Religious freedom isn't easy — not if it is true freedom.
That point was made explicitly last week when First Amendment lawyer Peter Irons spoke at a Missouri State University public forum about his involvement in the Humansville school district's Ten Commandments case...

The microphone was turned over to students, who asked good questions. The civil discussion continued.

And then a middle-aged gentleman rose. "I will pray for you, Dr. Irons, and all others who are not close to the cross," he said.

That is a dangerous view: Unless you believe as I do, you are damned. Unless the nation believes as I do, it is doomed.

That theme shows up regularly in pronouncements from al-Qaida. It sets off terrorist bombs across the Middle East. It fueled decades of war in Northern Island.

Why would anyone wish that upon the United States?

Yet we have Pat Robertson warning Dover, Pa., that it will suffer God's retribution for voting out a school board that sought to promote religious belief as science. And we have people who applauded the man Tuesday night who believe it is government's role to promote their particular religious belief.

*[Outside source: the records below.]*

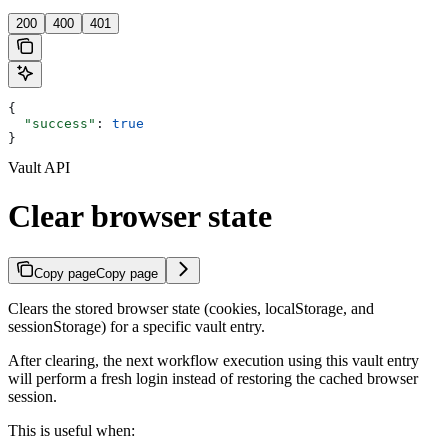
200
400
401
{
  "success"
: 
true
}
Vault API
Clear browser state
Copy page
Copy page
Clears the stored browser state (cookies, localStorage, and
sessionStorage) for a specific vault entry.
After clearing, the next workflow execution using this vault entry
will perform a fresh login instead of restoring the cached browser
session.
This is useful when:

The First Amendment is true wisdom, promising that the government will never force any person to subscribe to a belief against his or her will. Government will not support any religious belief, but neither will it interfere with the individual's right to believe as he or she wishes.

This is why religion is vibrant in this country. It's why Protestants, Catholics, Jews, Buddhists and atheists could gather at Missouri State on Tuesday night and talk about religious liberty without anyone being hurt. We could each go home and pray — or not — according to our conscience.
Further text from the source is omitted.